Natürlich ist die steuerliche Belastung für die Preisbildung nicht allein entscheidend, Preisunterschiede entstehen auch aufgrund anderer Faktoren wie Nachfrage, Lohnkosten und Absatz- und Marketingstrategien. Dennoch kann sich ein Blick über die Grenze lohnen.

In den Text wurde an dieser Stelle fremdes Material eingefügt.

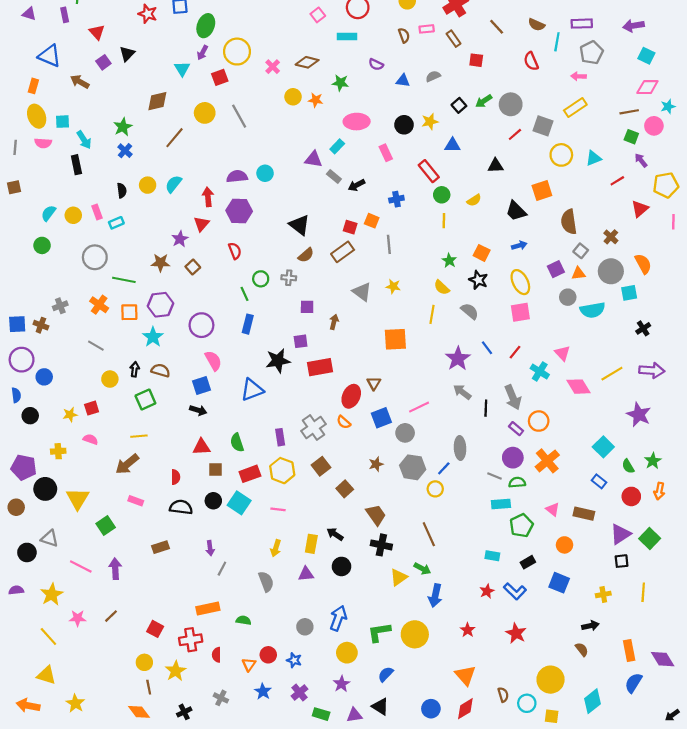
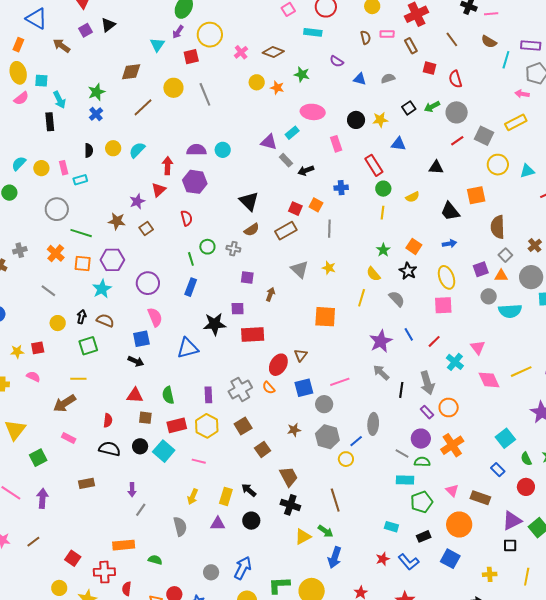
red semicircle: (531, 61) -> (455, 79), moved
pink semicircle: (43, 143) -> (21, 98), turned -49
orange circle: (565, 545) -> (459, 524), size x1.6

Grenzgänger profitieren von den unterschiedlichen Steuersätzen schon seit langem. So wird ein Friseurbesuch in Luxemburg nur mit 3% versteuert, während man für denselben Haarschnitt im Nachbarland Frankreich 19,6% Steuern zahlen muss. Wer anschließend noch ins Restaurant und ins Kino geht, kann hierdurch bereits ein paar Euros an Steuern sparen. Auch wer im Grenzgebiet zu Besuch ist, und einen Hotelaufenthalt plant, sollte stets im Auge behalten, dass dieser in Belgien mit 6% statt 16% in Deutschland oder in Italien mit 5,5% statt 10% in Frankreich besteuert wird.

Wie ist es aber mit der Wareneinfuhr? Grundsätzlich werden Waren, die für private Zwecke erworben werden, im Land des Erwerbs versteuert, bei Dienstleistungen fällt die Mehrwertsteuer grundsätzlich dort an, wo die Leistung erbracht wird.

  • Achtung es gelten Richtmengen für den privaten Bedarf für die Einfuhr bestimmter Waren: 800 Zigaretten, 400 Zigarillos, 200 Zigarren, 1 kg Tabak, 10 Liter Spirituosen über 22% Vol., 20 Liter Aperitifgetränke (z.B. Sherry, Campari, Madeira), 90 Liter Wein (davon bis zu 60 Liter Perlwein) oder 110 Liter Bier.

Es gibt jedoch verschiedene Ausnahmen von dieser Regel. Die Einführung von Neufahrzeugen und unter bestimmten Bedingen auch der Kauf über den Versandhandel (auch über das Internet) jeweils zu privaten Zwecken unterliegen zum Beispiel dem Bestimmungslandprinzip, d.h. die Mehrwertsteuer wird dort entrichtet, wo die Ware eingeführt wird. Hiervon ausgenommen sind wiederum gebrauchte Fahrzeuge. Für ein gebrauchtes Kraftfahrzeug ist die Mehrwertsteuer dort zu entrichten, wo das Fahrzeug erworben wurde.

  • Fahrzeuge sind als gebraucht anzusehen, wenn der Tag der ersten Zulassung länger als sechs Monate zurückliegt und das Fahrzeug eine Laufleistung von mehr als 6000 km aufweist.

In vielen Fällen kann sich also der Blick über die Grenze lohnen, aufgrund unterschiedlicher Steuersätze können kluge und besonnene Käufer beim Kauf eines Gebrauchtwagens bis zu 20% oder mehr sparen.